韓国食べ歩き:第9回
(『あるくみるきく』1987年1月号 所収)
「魚醤油圏」のなれずし
日本からインドシナへとつづく「魚醤油圏」でひとつ興味深いのは、このエリアでは、「なれずし」が作られ、食べられていることだ。
韓国ではシッケと呼んでいるが、いったん塩漬けにした魚介類を塩抜きし、それを米飯とかアワ飯に漬け込んで発酵させ、熟成させたものだ。
日本では海魚のみならず、イワナやアユ、フナといった川魚のなれずしをもつくっている。
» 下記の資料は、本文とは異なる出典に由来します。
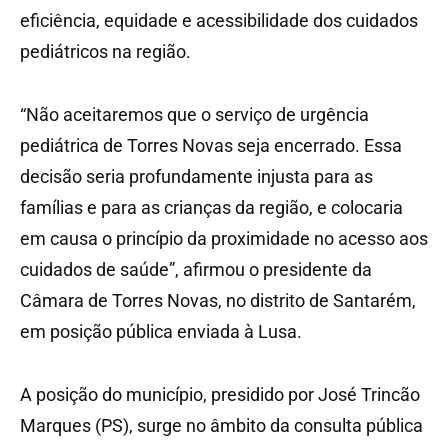
eficiência, equidade e acessibilidade dos cuidados
pediátricos na região.
“Não aceitaremos que o serviço de urgência
pediátrica de Torres Novas seja encerrado. Essa
decisão seria profundamente injusta para as
famílias e para as crianças da região, e colocaria
em causa o princípio da proximidade no acesso aos
cuidados de saúde”, afirmou o presidente da
Câmara de Torres Novas, no distrito de Santarém,
em posição pública enviada à Lusa.
A posição do município, presidido por José Trincão
Marques (PS), surge no âmbito da consulta pública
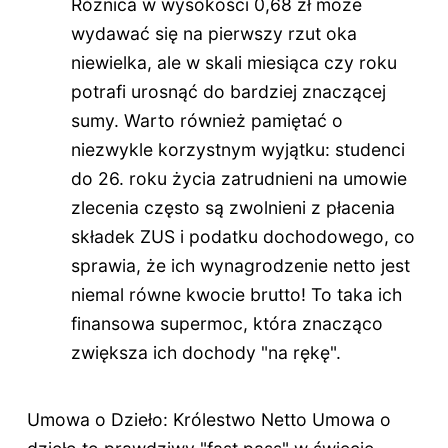
Różnica w wysokości 0,68 zł może
wydawać się na pierwszy rzut oka
niewielka, ale w skali miesiąca czy roku
potrafi urosnąć do bardziej znaczącej
sumy. Warto również pamiętać o
niezwykle korzystnym wyjątku: studenci
do 26. roku życia zatrudnieni na umowie
zlecenia często są zwolnieni z płacenia
składek ZUS i podatku dochodowego, co
sprawia, że ich wynagrodzenie netto jest
niemal równe kwocie brutto! To taka ich
finansowa supermoc, która znacząco
zwiększa ich dochody "na rękę".
Umowa o Dzieło: Królestwo Netto Umowa o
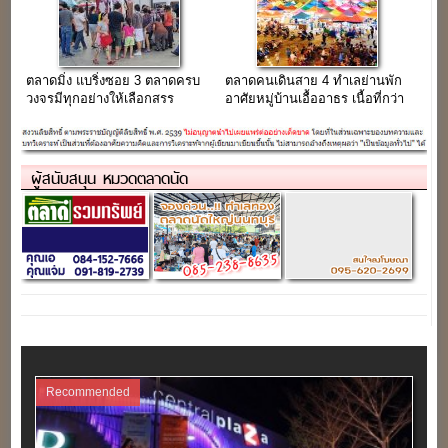
ตลาดมิ่ง แบริ่งซอย 3 ตลาดครบ
ตลาดคนเดินสาย 4 ทำเลย่านพัก
วงจรมีทุกอย่างให้เลือกสรร
อาศัยหมู่บ้านเอื้ออาธร เนื้อที่กว่า
ใจกลางชุมชนแบริ่ง
5 ไร่
ผู้สนับสนุน หมวดตลาดนัด
Recommended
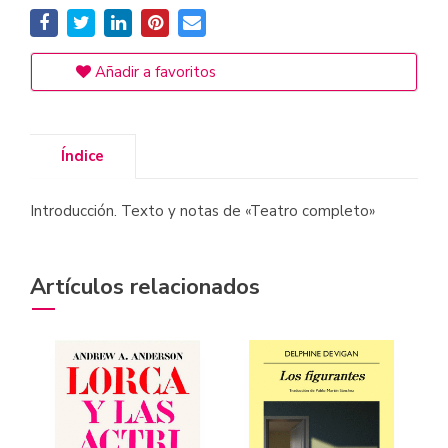
Añadir a favoritos
Índice
Introducción. Texto y notas de «Teatro completo»
Artículos relacionados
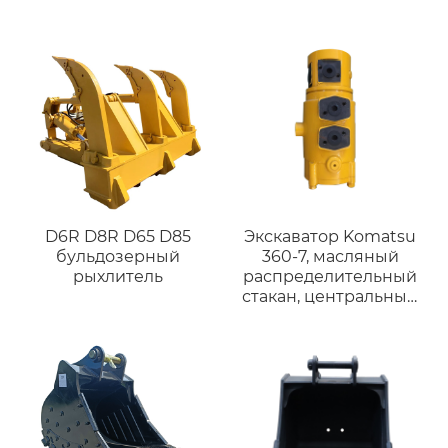
15 до 30 м гусеничный
сталь HB400
Komatsu Volvo CAT330
PC200 SK300
D6R D8R D65 D85
Экскаватор Komatsu
бульдозерный
360-7, масляный
рыхлитель
распределительный
стакан, центральный
поворотный
соединитель,
инженерные
аксессуары, масляный
распределительный
стакан Hitachi ZX60-5A,
центральный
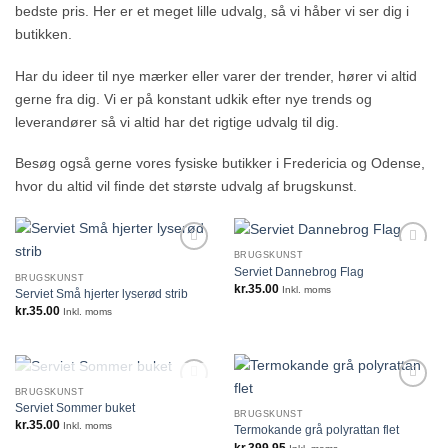
bedste pris. Her er et meget lille udvalg, så vi håber vi ser dig i
butikken.
Har du ideer til nye mærker eller varer der trender, hører vi altid
gerne fra dig. Vi er på konstant udkik efter nye trends og
leverandører så vi altid har det rigtige udvalg til dig.
Besøg også gerne vores fysiske butikker i Fredericia og Odense,
hvor du altid vil finde det største udvalg af brugskunst.
BRUGSKUNST
Serviet Dannebrog Flag
BRUGSKUNST
kr.
35.00
Inkl. moms
Serviet Små hjerter lyserød strib
kr.
35.00
Inkl. moms
IKKE PÅ LAGER
BRUGSKUNST
Serviet Sommer buket
BRUGSKUNST
kr.
35.00
Inkl. moms
Termokande grå polyrattan flet
kr.
399.95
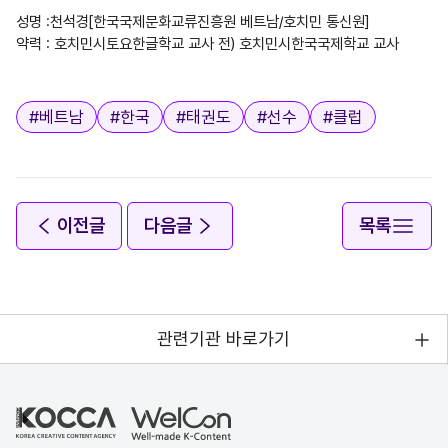
성명 :천석경[한국국제문화교류진흥원 베트남/호치민 통신원]

약력 : 호치민시토요한글학교 교사 전) 호치민시한국국제학교 교사

태그
#
베트남
#
한국
#
태권도
#
선수
#
클럽
이전글
다음글
목록
관련기관 바로가기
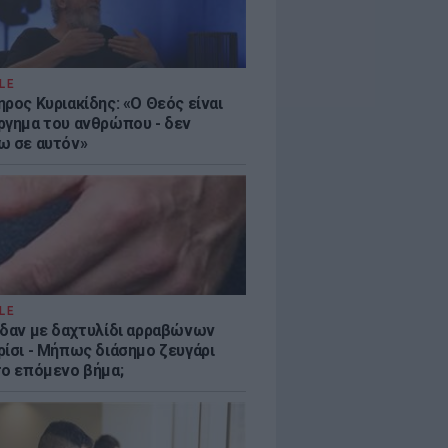
LE
ρος Κυριακίδης: «Ο Θεός είναι
ργημα του ανθρώπου - δεν
ω σε αυτόν»
LE
ίδαν με δαχτυλίδι αρραβώνων
ρίσι - Μήπως διάσημο ζευγάρι
το επόμενο βήμα;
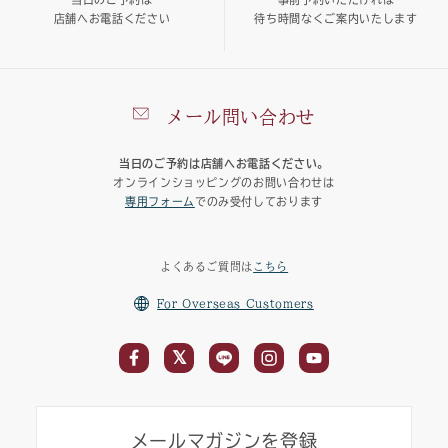
店舗へお電話ください
待ち時間なくご案内いたします
メール問い合わせ
当日のご予約は店舗へお電話ください。
オンラインショッピングのお問い合わせは
専用フォーム
でのみ受付しております
よくあるご質問は
こちら
For Overseas Customers
メールマガジンを登録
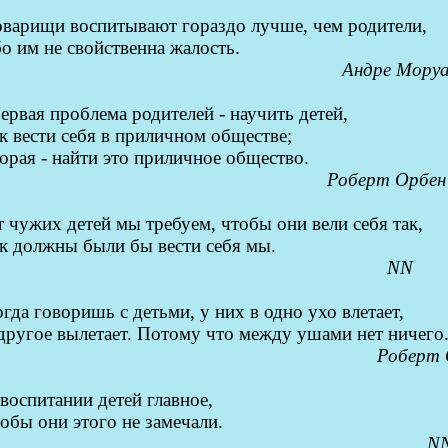
оварищи воспитывают гораздо лучше, чем родители,
о им не свойственна жалость.
Андре Мору
ервая проблема родителей - научить детей,
к вести себя в приличном обществе;
орая - найти это приличное общество.
Роберт Орбен
 чужих детей мы требуем, чтобы они вели себя так,
к должны были бы вести себя мы.
NN
гда говоришь с детьми, у них в одно ухо влетает,
другое вылетает. Потому что между ушами нет ничего
Роберт 
воспитании детей главное,
обы они этого не замечали.
N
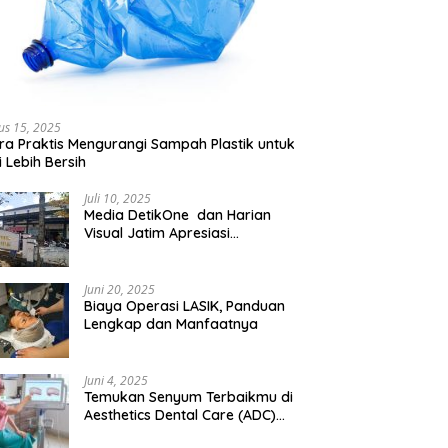
us 15, 2025
ra Praktis Mengurangi Sampah Plastik untuk
 Lebih Bersih
Juli 10, 2025
Media DetikOne dan Harian
Visual Jatim Apresiasi
Pelayanan Prima Puskesmas
Bangsalsari
Juni 20, 2025
Biaya Operasi LASIK, Panduan
Lengkap dan Manfaatnya
Juni 4, 2025
Temukan Senyum Terbaikmu di
Aesthetics Dental Care (ADC)
Tangerang: Klinik Gigi Modern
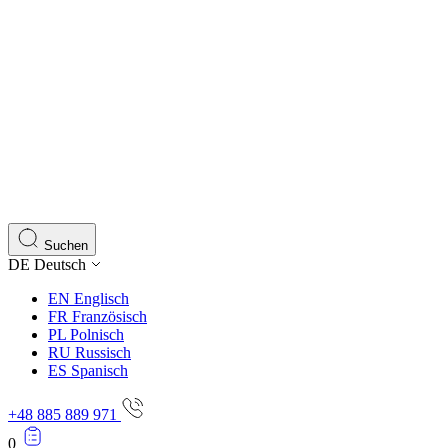
Suchen
DE
Deutsch
EN
Englisch
FR
Französisch
PL
Polnisch
RU
Russisch
ES
Spanisch
+48 885 889 971
0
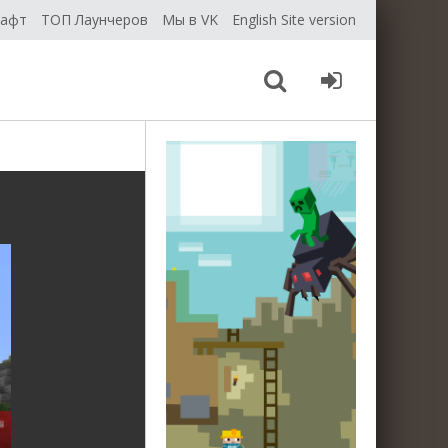
рафт
ТОП Лаунчеров
Мы в VK
English Site version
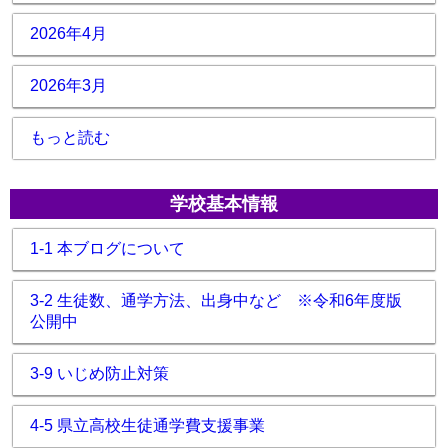
2026年4月
2026年3月
もっと読む
学校基本情報
1-1 本ブログについて
3-2 生徒数、通学方法、出身中など ※令和6年度版
公開中
3-9 いじめ防止対策
4-5 県立高校生徒通学費支援事業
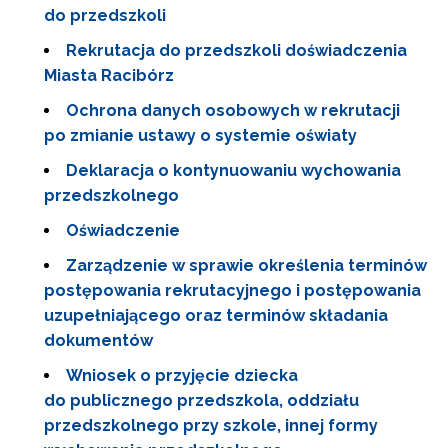
do przedszkoli
Rekrutacja do przedszkoli doświadczenia
Miasta Racibórz
Ochrona danych osobowych w rekrutacji
po zmianie ustawy o systemie oświaty
Deklaracja o kontynuowaniu wychowania
przedszkolnego
Oświadczenie
Zarządzenie w sprawie określenia terminów
postępowania rekrutacyjnego i postępowania
uzupełniającego oraz terminów składania
dokumentów
Wniosek o przyjęcie dziecka
do publicznego przedszkola, oddziału
przedszkolnego przy szkole, innej formy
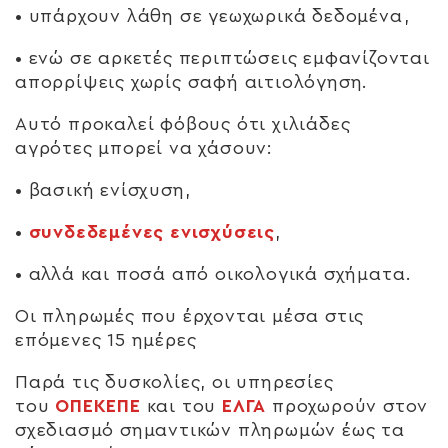
• υπάρχουν λάθη σε γεωχωρικά δεδομένα,
• ενώ σε αρκετές περιπτώσεις εμφανίζονται
απορρίψεις χωρίς σαφή αιτιολόγηση.
Αυτό προκαλεί φόβους ότι χιλιάδες
αγρότες μπορεί να χάσουν:
• βασική ενίσχυση,
•
συνδεδεμένες ενισχύσεις
,
• αλλά και ποσά από οικολογικά σχήματα.
Οι πληρωμές που έρχονται μέσα στις
επόμενες 15 ημέρες
Παρά τις δυσκολίες, οι υπηρεσίες
του
ΟΠΕΚΕΠΕ
και του
ΕΛΓΑ
προχωρούν στον
σχεδιασμό σημαντικών πληρωμών έως τα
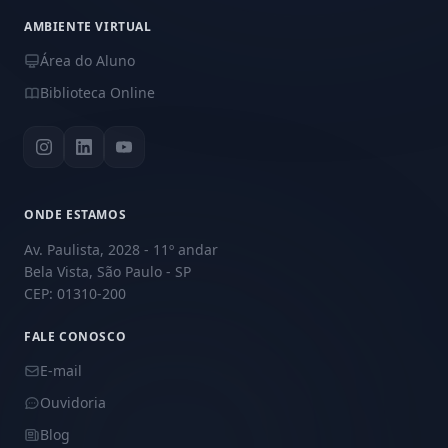
AMBIENTE VIRTUAL
Área do Aluno
Biblioteca Online
ONDE ESTAMOS
Av. Paulista, 2028 - 11º andar
Bela Vista, São Paulo - SP
CEP: 01310-200
FALE CONOSCO
E-mail
Ouvidoria
Blog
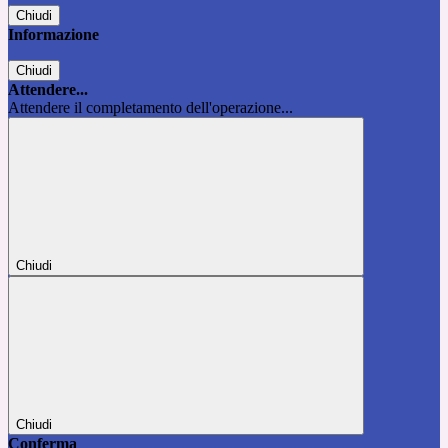
Chiudi
Informazione
Chiudi
Attendere...
Attendere il completamento dell'operazione...
Chiudi
Chiudi
Conferma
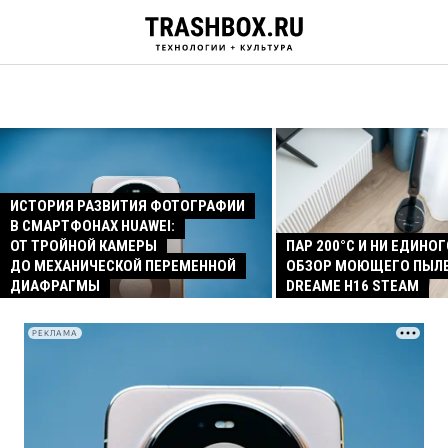
ИСТОРИЯ РАЗВИТИЯ ФОТОГРАФИИ
В СМАРТФОНАХ HUAWEI:
ОТ ТРОЙНОЙ КАМЕРЫ
ПАР 200°C И НИ ЕДИНОГ
ДО МЕХАНИЧЕСКОЙ ПЕРЕМЕННОЙ
ОБЗОР МОЮЩЕГО ПЫЛ
ДИАФРАГМЫ
DREAME H16 STEAM
РЕКЛАМА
インドシナの山地でも同様に川魚のなれずしをつくっている。
なれずしは海洋民のつくりだしたものではなく、もともとは山地民が川魚の保存のためにつくり出したものだった。
場所によっては獣肉のなれずしもある。
このような山地民のなれずしと海洋民の魚醤油、塩辛が同じ食文化のゾーンに出てくることに、私は非常な興味をそそられるのである。
両者に共通しているのはともに発酵食品であるということ。
日本から東アジア、さらには東南アジアへとつづく「魚醤油圏」というのは、食品の発酵技術が世界の他地域に比べ、ひときわ発達しているエリアといえる。